Abbey Brook Revitalization Project, Chicopee
Award: City of Chicopee, $25,000
This grant helps the City of Chicopee plan two dam removals and create public access to Abbey Brook in Szot Park. Abbey Brook flows through an urbanized watershed from Springfield to its confluence with the Chicopee River. The City of Chicopee is exploring the removal of the two Bemis Pond dams located in Szot Park. The dams are aging and have outlived their original purpose. Removal of the dams will improve water quality in the brook, remove an ongoing maintenance burden carried by the City, and improve resilience to extreme storms.
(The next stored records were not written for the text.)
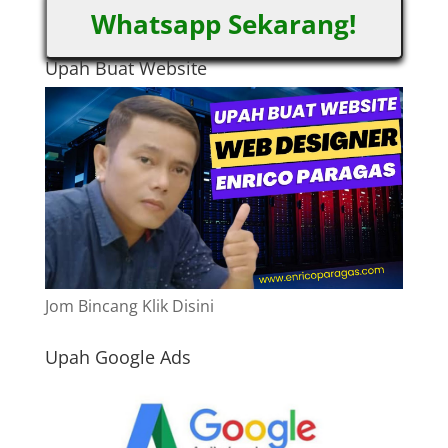
Whatsapp Sekarang!
Upah Buat Website
Jom Bincang Klik Disini
Upah Google Ads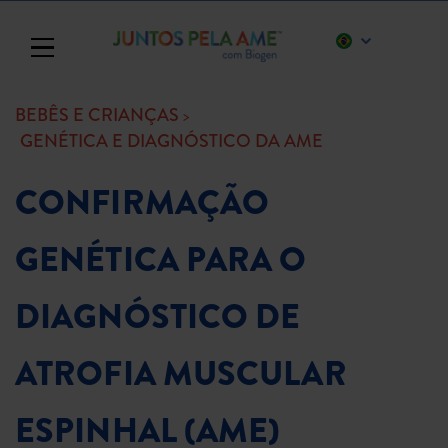
Toggle navigation
BEBÊS E CRIANÇAS
GENÉTICA E DIAGNÓSTICO DA AME
CONFIRMAÇÃO
GENÉTICA PARA O
DIAGNÓSTICO DE
ATROFIA MUSCULAR
ESPINHAL (AME)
Rice Corner Road Culvert Replacement, Brookfield
Award: Town of Brookfield, $5,000
This grant supports final design, permitting and construction bidding for a culvert replacement project in Brookfield. The culvert at Rice Corner Road in Brookfield is a severely degraded 113-foot-long, 5-foot diameter, corrugated metal pipe. Replacing the failing culvert will provide passage for resident brook trout and other aquatic species, and will improve Brookfield’s road network and resilience to floods.
Mattapoisett Bogs Restoration, Mattapoisett
Award: Buzzards Bay Coalition, $30,000
The grant supports the restoration of 220 acres of freshwater wetland habitat in Mattapoisett. The Buzzards Bay Coalition (BBC) acquired this former cranberry farm and surrounding lands in 2011, and now manages the site for public access and open space. Known as the Mattapoisett River Reserve, the site is regularly used by community members for walking, hiking, biking and fishing. BBC aims to restore connectivity, diversify natural habitats including for rare species, and improve recreational and educational opportunities. This grant, which will support the design process, will leverage over $1.6 million for construction that has already been secured from the USDA Natural Resources Conservation Service, as well as a MassTrails grant secured for future recreation improvements.
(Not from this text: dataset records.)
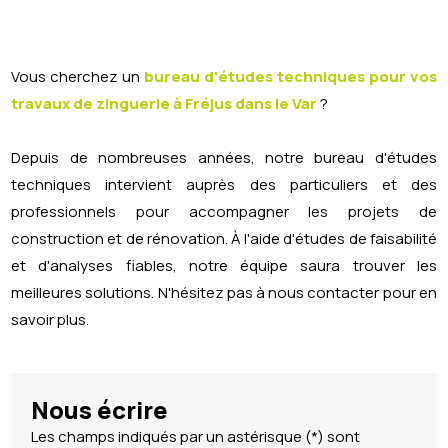
Vous cherchez un
bureau d'études techniques pour vos
travaux de zinguerie à Fréjus dans le Var
?
Depuis de nombreuses années, notre bureau d'études
techniques intervient auprès des particuliers et des
professionnels pour accompagner les projets de
construction et de rénovation. À l'aide d'études de faisabilité
et d'analyses fiables, notre équipe saura trouver les
meilleures solutions. N'hésitez pas à nous contacter pour en
savoir plus.
Nous écrire
Les champs indiqués par un astérisque (*) sont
Cow Yards Salt Marsh Restoration Project
Award: Dartmouth Natural Resources Trust, $15,000
This grant supports engineering and design for the Cow Yards Salt Marsh Restoration Project, located off an unnamed tributary of the Little River in Dartmouth. Restoration of this coastal wetland will reduce both impounding and poor drainage conditions that have impaired the growth of native Spartina grasses and facilitated the loss of marsh habitat. This grant will complement $55,000 in Buzzards Bay Watershed Municipal Mini-grant funding and Dartmouth Natural Resources Trust matching funds.
Great Marsh Restoration Project
Award: Trustees of Reservations, $30,000
This grant will help the Trustees of Reservations pilot new restoration techniques to increase the Great Marsh’s resilience to climate change and sea level rise. As part of the pilot restoration project, DER will assist the Trustees with review and development of monitoring protocols and baseline data collection. Grant funds will support establishment of long-term monitoring stations necessary to evaluate these innovative restoration techniques that target the legacy impacts of historic salt marsh ditching.